I was mulling on this on Tuesday just gone as I drank – and more to the point – enjoyed, a bottle of Skinner’s ‘Heligan Honey.’ It’s amazing where drinks concocters find their raw ingredients in the quest for ingredient one-upmanship. New Zealand, Chile (not ‘sweet Chile’ note) and Kentucky have all been put to good use in beer in recent years. Organic is assumed and Manuka, well, frankly, yesterday’s news my friend. And so it is the case with this beer: ‘the subtle addition of real Cornish honey will give your palate a buzzzzz!’ – the honey being from the working gardens / farm / Victoriana themepark of the Lost Gardens of Heligan in Cornwall (Skinners being from Truro, even further down towards the pointy bit of our islands).

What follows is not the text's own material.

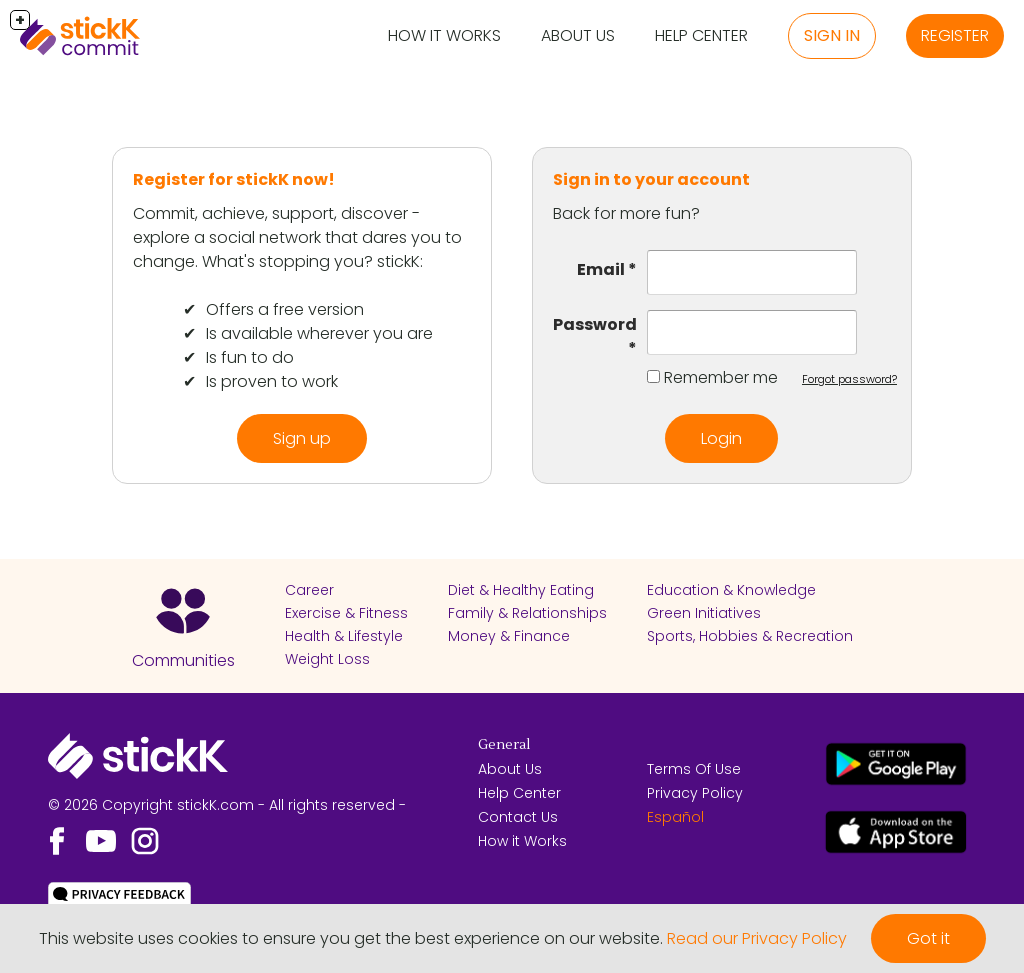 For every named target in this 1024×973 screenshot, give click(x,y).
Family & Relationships (527, 613)
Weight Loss (327, 659)
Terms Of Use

The way I see it is brewing with honey is a natural thing to do, not just because it’s natural but because presumably, it’s a great, easily fermentable source of brewing sugar. And those memories: sweet hot toddies when you are under the weather, or bronze-red runny honey drizzled oozingly onto steaming porridge (or triggered by my mate Neil’s ice cream toppings at Uni, honey, golden treacle and clotted cream, scooped, slid and generally coaxed onto a ’99 Flake). Good memories all, and deep anchors in the mind. Yet honey as a brewing ingredient flatters to deceive. Somehow it doesn’t pull it off. There’s either the lack of balance with insufficient hop ‘cut’ to even out the beer, or strangely, too little honey character and disappointment all round. I was drawing the conclusion that honey beers are like learning to ride a unicycle: a great skill and all that, but largely useless in getting you about, which is rather the point after all. But Heligan Honey may just keep them on the agenda – although described as a ‘pale amber’ light refreshing bitter’ on the label – I would describe it more as a hazlenut colour and the honey is treated well. Enough that you know it’s there with deft touches of background sweetness, but not enough to give any cloy. And enough in fact to continue to perservere with beers containing the original amber nectar.